* Activity
Those lines of the records that contain "United" are to be located and copied.

* Input data
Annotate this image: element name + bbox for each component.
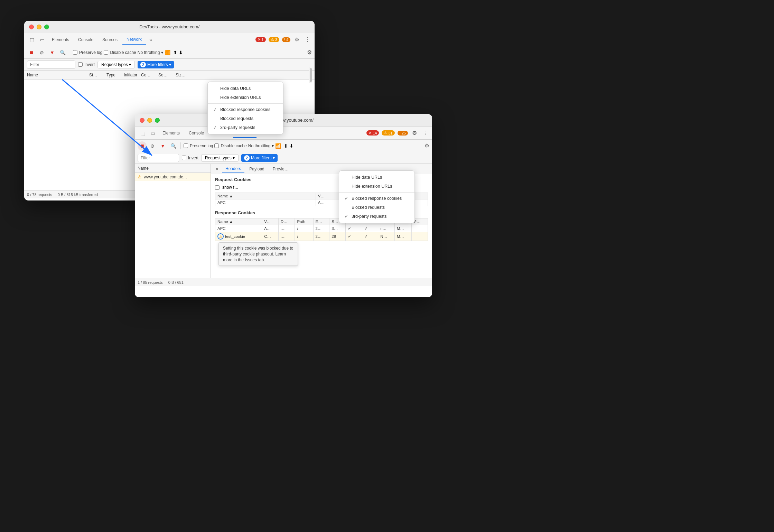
search-button-2[interactable]: 🔍 xyxy=(169,141,178,150)
tab-overflow-1[interactable]: » xyxy=(147,36,155,44)
close-button-2[interactable] xyxy=(140,118,144,123)
cookie-row-test[interactable]: ⚠ test_cookie C… .… / 2… 29 ✓ ✓ xyxy=(215,232,428,241)
tab-console-1[interactable]: Console xyxy=(74,35,97,44)
request-row-youtube[interactable]: ⚠ www.youtube.com;dc… xyxy=(135,173,211,181)
minimize-button-2[interactable] xyxy=(147,118,152,123)
table-header-1: Name St… Type Initiator Co… Se… Siz… xyxy=(24,71,315,80)
th-d-resp: D… xyxy=(278,218,295,225)
download-icon-1[interactable]: ⬇ xyxy=(179,50,183,55)
dropdown-sep-2 xyxy=(339,192,414,193)
clear-button-2[interactable]: ⊘ xyxy=(148,141,157,150)
dropdown-blocked-req-1[interactable]: Blocked requests xyxy=(208,114,283,123)
th-path-resp: Path xyxy=(295,218,313,225)
settings-icon-toolbar-1[interactable]: ⚙ xyxy=(307,49,312,56)
window-title-1: DevTools - www.youtube.com/ xyxy=(139,24,199,29)
more-icon-2[interactable]: ⋮ xyxy=(421,128,429,138)
dropdown-hide-data-1[interactable]: Hide data URLs xyxy=(208,84,283,93)
request-types-btn-1[interactable]: Request types ▾ xyxy=(97,61,135,68)
dropdown-blocked-req-2[interactable]: Blocked requests xyxy=(339,203,414,212)
cursor-icon-2[interactable]: ⬚ xyxy=(138,128,147,138)
disable-cache-label-1[interactable]: Disable cache xyxy=(104,50,136,55)
download-icon-2[interactable]: ⬇ xyxy=(289,143,293,149)
tab-sources-1[interactable]: Sources xyxy=(98,35,122,44)
upload-icon-1[interactable]: ⬆ xyxy=(173,50,177,55)
more-icon-1[interactable]: ⋮ xyxy=(304,35,312,44)
minimize-button-1[interactable] xyxy=(37,25,41,29)
devtools-window-2[interactable]: DevTools - www.youtube.com/ ⬚ ▭ Elements… xyxy=(135,114,432,297)
settings-icon-2[interactable]: ⚙ xyxy=(411,128,418,138)
preserve-log-label-1[interactable]: Preserve log xyxy=(73,50,102,55)
titlebar-2: DevTools - www.youtube.com/ xyxy=(135,114,432,127)
wifi-icon-1: 📶 xyxy=(165,50,170,55)
th-e-resp: E… xyxy=(313,218,329,225)
dropdown-third-party-2[interactable]: ✓ 3rd-party requests xyxy=(339,212,414,221)
preserve-log-checkbox-1[interactable] xyxy=(73,50,77,55)
dropdown-hide-ext-2[interactable]: Hide extension URLs xyxy=(339,182,414,191)
disable-cache-checkbox-2[interactable] xyxy=(214,143,219,148)
dropdown-blocked-cookies-2[interactable]: ✓ Blocked response cookies xyxy=(339,194,414,203)
dropdown-hide-data-2[interactable]: Hide data URLs xyxy=(339,173,414,182)
left-panel-2: Name ⚠ www.youtube.com;dc… xyxy=(135,164,211,278)
search-button-1[interactable]: 🔍 xyxy=(58,48,67,57)
disable-cache-checkbox-1[interactable] xyxy=(104,50,108,55)
badge-info-1: !4 xyxy=(282,37,290,42)
tab-console-2[interactable]: Console xyxy=(185,129,208,138)
stop-button-2[interactable]: ⏹ xyxy=(138,141,147,150)
close-button-1[interactable] xyxy=(29,25,34,29)
request-types-btn-2[interactable]: Request types ▾ xyxy=(201,154,239,162)
dropdown-menu-1: Hide data URLs Hide extension URLs ✓ Blo… xyxy=(207,82,283,134)
traffic-lights-2[interactable] xyxy=(140,118,160,123)
tab-payload[interactable]: Payload xyxy=(246,165,268,173)
devtools-tabs-2: ⬚ ▭ Elements Console Sources Network » ✕… xyxy=(135,127,432,140)
fullscreen-button-2[interactable] xyxy=(155,118,160,123)
tab-preview[interactable]: Previe… xyxy=(269,165,292,173)
dropdown-third-party-1[interactable]: ✓ 3rd-party requests xyxy=(208,123,283,132)
more-filters-btn-2[interactable]: 2 More filters ▾ xyxy=(241,154,278,162)
close-panel-btn[interactable]: × xyxy=(214,166,221,172)
tab-headers[interactable]: Headers xyxy=(222,165,244,173)
preserve-log-checkbox-2[interactable] xyxy=(184,143,188,148)
invert-label-2[interactable]: Invert xyxy=(182,156,198,160)
fullscreen-button-1[interactable] xyxy=(44,25,49,29)
badge-error-2: ✕14 xyxy=(366,130,379,136)
invert-checkbox-1[interactable] xyxy=(78,62,83,67)
tab-elements-1[interactable]: Elements xyxy=(48,35,73,44)
th-v-resp: V… xyxy=(262,218,279,225)
tab-elements-2[interactable]: Elements xyxy=(158,129,184,138)
dropdown-menu-2: Hide data URLs Hide extension URLs ✓ Blo… xyxy=(339,170,415,223)
invert-label-1[interactable]: Invert xyxy=(78,62,95,67)
device-icon[interactable]: ▭ xyxy=(37,35,47,45)
dropdown-blocked-cookies-1[interactable]: ✓ Blocked response cookies xyxy=(208,105,283,114)
stop-button-1[interactable]: ⏹ xyxy=(27,48,36,57)
filter-button-2[interactable]: ▼ xyxy=(158,141,167,150)
settings-icon-toolbar-2[interactable]: ⚙ xyxy=(425,142,429,149)
tab-network-1[interactable]: Network xyxy=(122,35,146,45)
filter-input-1[interactable] xyxy=(27,60,75,69)
separator-2 xyxy=(180,142,181,149)
titlebar-1: DevTools - www.youtube.com/ xyxy=(24,21,315,33)
more-filters-btn-1[interactable]: 2 More filters ▾ xyxy=(138,61,174,68)
preserve-log-label-2[interactable]: Preserve log xyxy=(184,143,213,148)
invert-checkbox-2[interactable] xyxy=(182,156,186,160)
cookie-name-apc-req: APC xyxy=(215,199,316,206)
badge-warning-1: ⚠3 xyxy=(269,37,279,42)
settings-icon-1[interactable]: ⚙ xyxy=(293,35,301,44)
throttle-select-2[interactable]: No throttling ▾ xyxy=(248,143,274,148)
filter-button-1[interactable]: ▼ xyxy=(48,48,57,57)
dropdown-sep-1 xyxy=(208,103,283,104)
filter-input-2[interactable] xyxy=(138,154,179,162)
clear-button-1[interactable]: ⊘ xyxy=(37,48,46,57)
disable-cache-label-2[interactable]: Disable cache xyxy=(214,143,246,148)
status-bar-2: 1 / 85 requests 0 B / 651 xyxy=(135,278,432,286)
warning-icon-row: ⚠ xyxy=(138,174,142,179)
devtools-tabs-1: ⬚ ▭ Elements Console Sources Network » ✕… xyxy=(24,33,315,46)
dropdown-hide-ext-1[interactable]: Hide extension URLs xyxy=(208,93,283,102)
cursor-icon[interactable]: ⬚ xyxy=(27,35,37,45)
traffic-lights-1[interactable] xyxy=(29,25,49,29)
upload-icon-2[interactable]: ⬆ xyxy=(284,143,288,149)
toolbar-1: ⏹ ⊘ ▼ 🔍 Preserve log Disable cache No th… xyxy=(24,46,315,59)
show-filter-checkbox[interactable] xyxy=(215,185,220,190)
throttle-select-1[interactable]: No throttling ▾ xyxy=(138,50,163,55)
device-icon-2[interactable]: ▭ xyxy=(148,128,158,138)
cookie-row-apc-resp[interactable]: APC A… .… / 2… 3… ✓ ✓ n… M… xyxy=(215,225,428,232)
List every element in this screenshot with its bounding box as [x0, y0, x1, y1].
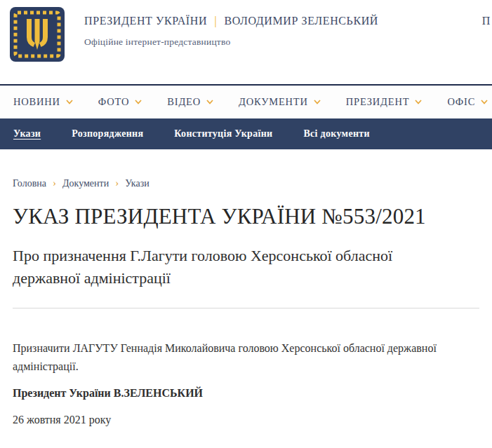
nav-label: ДОКУМЕНТИ	[239, 96, 308, 108]
breadcrumb-home[interactable]: Головна	[13, 178, 46, 189]
breadcrumb-separator-icon: ›	[115, 177, 119, 189]
nav-item-ofis[interactable]: ОФІС	[447, 96, 488, 108]
nav-item-video[interactable]: ВІДЕО	[167, 96, 213, 108]
nav-item-prezydent[interactable]: ПРЕЗИДЕНТ	[346, 96, 423, 108]
brand-subtitle: Офіційне інтернет-представництво	[84, 36, 378, 48]
brand-block: ПРЕЗИДЕНТ УКРАЇНИ | ВОЛОДИМИР ЗЕЛЕНСЬКИЙ…	[84, 7, 378, 48]
nav-label: ВІДЕО	[167, 96, 201, 108]
brand-person-name[interactable]: ВОЛОДИМИР ЗЕЛЕНСЬКИЙ	[224, 15, 378, 27]
brand-title[interactable]: ПРЕЗИДЕНТ УКРАЇНИ	[84, 15, 207, 27]
chevron-down-icon	[66, 100, 73, 104]
subnav-item-vsi-dokumenty[interactable]: Всі документи	[303, 128, 369, 140]
decree-body-text: Призначити ЛАГУТУ Геннадія Миколайовича …	[13, 339, 448, 376]
subnav-item-ukazy[interactable]: Укази	[13, 128, 41, 140]
main-navigation: НОВИНИ ФОТО ВІДЕО ДОКУМЕНТИ ПРЕЗИДЕНТ ОФ…	[0, 84, 492, 118]
breadcrumb: Головна › Документи › Укази	[13, 177, 479, 189]
nav-label: ФОТО	[98, 96, 129, 108]
brand-separator: |	[215, 14, 217, 28]
header-clipped-text[interactable]: П	[482, 15, 491, 27]
chevron-down-icon	[135, 100, 142, 104]
content-divider	[13, 308, 479, 308]
decree-date: 26 жовтня 2021 року	[13, 414, 479, 426]
breadcrumb-documents[interactable]: Документи	[62, 178, 109, 189]
chevron-down-icon	[481, 100, 488, 104]
nav-item-dokumenty[interactable]: ДОКУМЕНТИ	[239, 96, 321, 108]
breadcrumb-decrees[interactable]: Укази	[125, 178, 149, 189]
ukraine-trident-icon	[10, 7, 65, 62]
subnav-item-konstytutsiya[interactable]: Конституція України	[174, 128, 272, 140]
decree-subtitle: Про призначення Г.Лагути головою Херсонс…	[13, 245, 434, 290]
coat-of-arms-logo[interactable]	[10, 7, 65, 62]
chevron-down-icon	[415, 100, 422, 104]
site-header: ПРЕЗИДЕНТ УКРАЇНИ | ВОЛОДИМИР ЗЕЛЕНСЬКИЙ…	[0, 0, 492, 84]
chevron-down-icon	[314, 100, 321, 104]
breadcrumb-separator-icon: ›	[53, 177, 56, 189]
documents-subnav: Укази Розпорядження Конституція України …	[0, 118, 492, 149]
nav-label: НОВИНИ	[13, 96, 60, 108]
main-content: Головна › Документи › Укази УКАЗ ПРЕЗИДЕ…	[0, 177, 492, 426]
nav-label: ПРЕЗИДЕНТ	[346, 96, 410, 108]
nav-item-foto[interactable]: ФОТО	[98, 96, 142, 108]
decree-title: УКАЗ ПРЕЗИДЕНТА УКРАЇНИ №553/2021	[13, 204, 479, 229]
nav-label: ОФІС	[447, 96, 475, 108]
nav-item-novyny[interactable]: НОВИНИ	[13, 96, 73, 108]
decree-signature: Президент України В.ЗЕЛЕНСЬКИЙ	[13, 387, 479, 400]
subnav-item-rozporyadzhennya[interactable]: Розпорядження	[72, 128, 143, 140]
chevron-down-icon	[206, 100, 213, 104]
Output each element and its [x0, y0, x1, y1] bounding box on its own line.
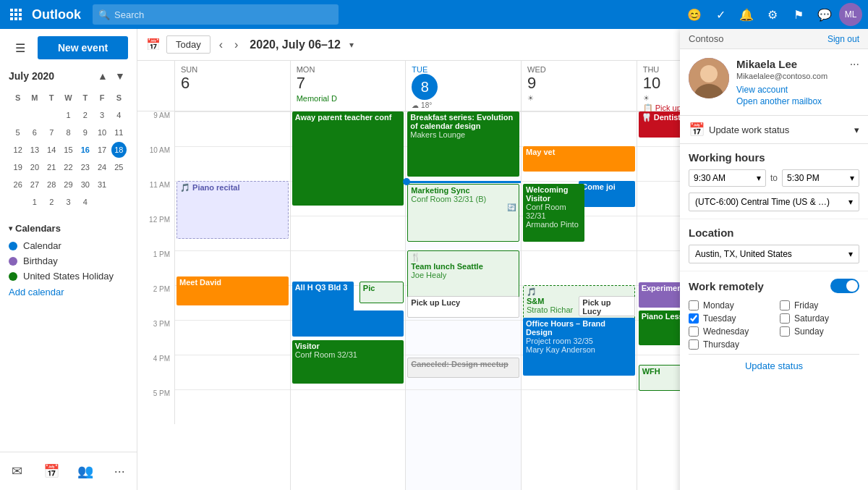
- cal-day[interactable]: 13: [27, 142, 42, 158]
- bell-icon[interactable]: 🔔: [735, 3, 758, 26]
- day-check-friday[interactable]: Friday: [780, 300, 859, 311]
- cal-day[interactable]: 1: [61, 107, 76, 123]
- cal-day[interactable]: 12: [10, 142, 25, 158]
- cal-day[interactable]: 16: [77, 142, 93, 158]
- cal-day[interactable]: 31: [94, 177, 109, 193]
- update-work-status-button[interactable]: Update work status ▾: [709, 124, 859, 135]
- calendar-item-us-holiday[interactable]: United States Holiday: [9, 269, 128, 284]
- calendar-item-birthday[interactable]: Birthday: [9, 253, 128, 269]
- mini-cal-prev[interactable]: ▲: [95, 68, 111, 84]
- cal-day[interactable]: 14: [44, 142, 59, 158]
- cal-day[interactable]: 24: [94, 159, 109, 175]
- saturday-checkbox[interactable]: [780, 313, 790, 324]
- event-pic[interactable]: Pic: [359, 282, 404, 303]
- cal-day-today[interactable]: 18: [111, 142, 127, 158]
- cal-day[interactable]: 3: [94, 107, 109, 123]
- event-may-vet[interactable]: May vet: [523, 146, 635, 172]
- cal-day[interactable]: 22: [61, 159, 76, 175]
- flag-icon[interactable]: ⚑: [787, 3, 810, 26]
- thursday-checkbox[interactable]: [689, 339, 699, 350]
- cal-day[interactable]: 23: [77, 159, 93, 175]
- work-remotely-toggle[interactable]: [830, 279, 859, 293]
- more-options-icon[interactable]: ···: [850, 58, 859, 71]
- calendars-header[interactable]: ▾ Calendars: [9, 223, 128, 234]
- cal-day[interactable]: 9: [77, 124, 93, 140]
- add-calendar-button[interactable]: Add calendar: [9, 284, 128, 300]
- event-team-lunch[interactable]: 🍴 Team lunch Seattle Joe Healy: [407, 250, 519, 301]
- prev-week-button[interactable]: ‹: [216, 35, 226, 54]
- next-week-button[interactable]: ›: [231, 35, 241, 54]
- cal-day[interactable]: 17: [94, 142, 109, 158]
- event-pickup-lucy-wed[interactable]: Pick up Lucy: [579, 296, 634, 316]
- search-box[interactable]: 🔍: [93, 4, 339, 25]
- event-visitor-mon[interactable]: Visitor Conf Room 32/31: [292, 340, 404, 384]
- checkmark-icon[interactable]: ✓: [709, 3, 732, 26]
- mail-icon[interactable]: ✉: [4, 458, 30, 484]
- event-all-h-q3[interactable]: All H Q3 Bld 3: [292, 282, 354, 332]
- cal-day[interactable]: 4: [111, 107, 127, 123]
- new-event-button[interactable]: New event: [38, 36, 128, 59]
- day-col-sun[interactable]: Meet David 🎵 Piano recital: [175, 111, 291, 490]
- cal-day[interactable]: 15: [61, 142, 76, 158]
- cal-day[interactable]: 4: [77, 194, 93, 210]
- event-marketing-sync[interactable]: Marketing Sync Conf Room 32/31 (B) 🔄: [407, 184, 519, 242]
- waffle-icon[interactable]: [6, 4, 26, 25]
- calendar-item-calendar[interactable]: Calendar: [9, 238, 128, 253]
- friday-checkbox[interactable]: [780, 300, 790, 311]
- cal-day[interactable]: [94, 194, 109, 210]
- day-col-mon[interactable]: Away parent teacher conf Pic Come joi Vi…: [291, 111, 407, 490]
- people-icon[interactable]: 👥: [72, 458, 98, 484]
- tuesday-checkbox[interactable]: [689, 313, 699, 324]
- hamburger-icon[interactable]: ☰: [9, 36, 32, 59]
- day-check-wednesday[interactable]: Wednesday: [689, 326, 768, 337]
- cal-day[interactable]: [27, 107, 42, 123]
- event-piano-recital[interactable]: 🎵 Piano recital: [176, 181, 289, 239]
- day-check-sunday[interactable]: Sunday: [780, 326, 859, 337]
- event-welcoming-visitor[interactable]: Welcoming Visitor Conf Room 32/31 Armand…: [523, 184, 584, 242]
- event-come-joi-wed[interactable]: Come joi: [579, 181, 634, 207]
- cal-day[interactable]: [44, 107, 59, 123]
- cal-day[interactable]: [111, 194, 127, 210]
- chat-icon[interactable]: 💬: [813, 3, 836, 26]
- cal-day[interactable]: 25: [111, 159, 127, 175]
- cal-day[interactable]: [10, 194, 25, 210]
- event-pickup-lucy-tue[interactable]: Pick up Lucy: [407, 296, 519, 318]
- cal-day[interactable]: 2: [44, 194, 59, 210]
- cal-day[interactable]: 20: [27, 159, 42, 175]
- day-check-thursday[interactable]: Thursday: [689, 339, 768, 350]
- search-input[interactable]: [114, 9, 333, 20]
- cal-day[interactable]: 28: [44, 177, 59, 193]
- cal-day[interactable]: 10: [94, 124, 109, 140]
- cal-day[interactable]: 6: [27, 124, 42, 140]
- event-canceled-meetup[interactable]: Canceled: Design meetup: [407, 358, 519, 378]
- timezone-select[interactable]: (UTC-6:00) Central Time (US & …) ▾: [689, 193, 859, 211]
- cal-day[interactable]: 1: [27, 194, 42, 210]
- cal-day[interactable]: 11: [111, 124, 127, 140]
- monday-checkbox[interactable]: [689, 300, 699, 311]
- cal-day[interactable]: [10, 107, 25, 123]
- event-away-conf[interactable]: Away parent teacher conf: [292, 111, 404, 206]
- day-header-memorial[interactable]: Memorial D: [297, 94, 400, 103]
- settings-icon[interactable]: ⚙: [761, 3, 784, 26]
- cal-day[interactable]: 29: [61, 177, 76, 193]
- day-check-saturday[interactable]: Saturday: [780, 313, 859, 324]
- sign-out-button[interactable]: Sign out: [827, 34, 859, 44]
- cal-day[interactable]: 2: [77, 107, 93, 123]
- cal-day[interactable]: 5: [10, 124, 25, 140]
- mini-cal-next[interactable]: ▼: [112, 68, 128, 84]
- day-col-tue[interactable]: Breakfast series: Evolution of calendar …: [406, 111, 522, 490]
- cal-day[interactable]: 7: [44, 124, 59, 140]
- wednesday-checkbox[interactable]: [689, 326, 699, 337]
- cal-day[interactable]: 21: [44, 159, 59, 175]
- today-button[interactable]: Today: [166, 35, 210, 54]
- day-col-wed[interactable]: May vet Come joi Welcoming Visitor Conf …: [522, 111, 637, 490]
- cal-day[interactable]: [111, 177, 127, 193]
- event-meet-david[interactable]: Meet David: [176, 276, 289, 305]
- event-office-hours[interactable]: Office Hours – Brand Design Project room…: [523, 318, 635, 376]
- cal-day[interactable]: 27: [27, 177, 42, 193]
- open-mailbox-link[interactable]: Open another mailbox: [736, 96, 843, 106]
- update-status-button[interactable]: Update status: [689, 354, 859, 377]
- sunday-checkbox[interactable]: [780, 326, 790, 337]
- start-time-select[interactable]: 9:30 AM ▾: [689, 169, 766, 187]
- location-select[interactable]: Austin, TX, United States ▾: [689, 245, 859, 263]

* Result
- calendar-item-us-holiday[interactable]: United States Holiday: [9, 269, 128, 284]
- location-select[interactable]: Austin, TX, United States ▾: [689, 245, 859, 263]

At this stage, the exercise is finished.